### How to complete this task:
Which of the lines below mention the word "Follow"? Pull each one out.

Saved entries
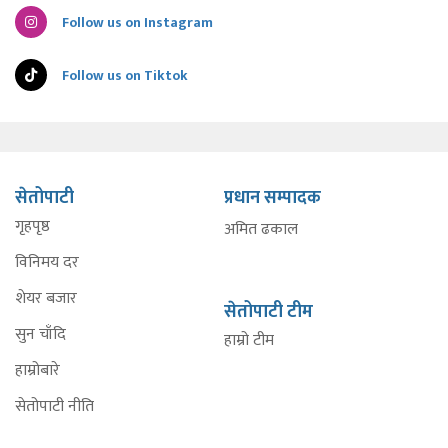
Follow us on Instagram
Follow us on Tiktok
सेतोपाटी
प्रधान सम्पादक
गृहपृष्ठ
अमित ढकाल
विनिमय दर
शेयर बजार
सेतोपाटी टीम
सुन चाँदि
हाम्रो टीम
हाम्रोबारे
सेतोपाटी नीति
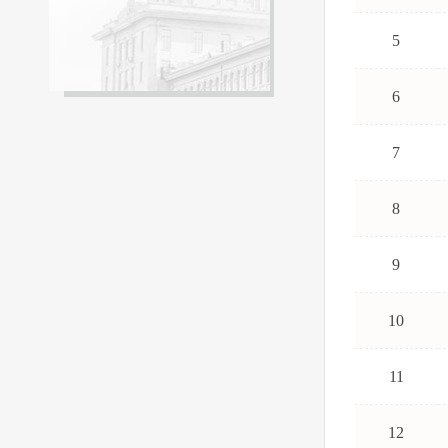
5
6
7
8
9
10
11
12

--

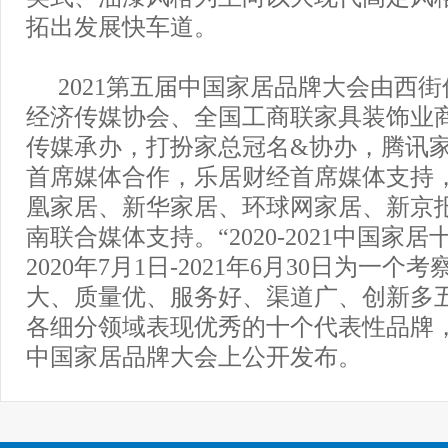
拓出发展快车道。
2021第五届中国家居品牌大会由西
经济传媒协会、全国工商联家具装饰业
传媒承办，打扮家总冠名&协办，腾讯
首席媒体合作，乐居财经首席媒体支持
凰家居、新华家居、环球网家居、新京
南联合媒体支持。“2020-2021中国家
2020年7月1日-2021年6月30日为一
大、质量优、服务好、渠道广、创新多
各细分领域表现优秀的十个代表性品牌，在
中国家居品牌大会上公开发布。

### Output for this task:
Follow us on Instagram
Follow us on Tiktok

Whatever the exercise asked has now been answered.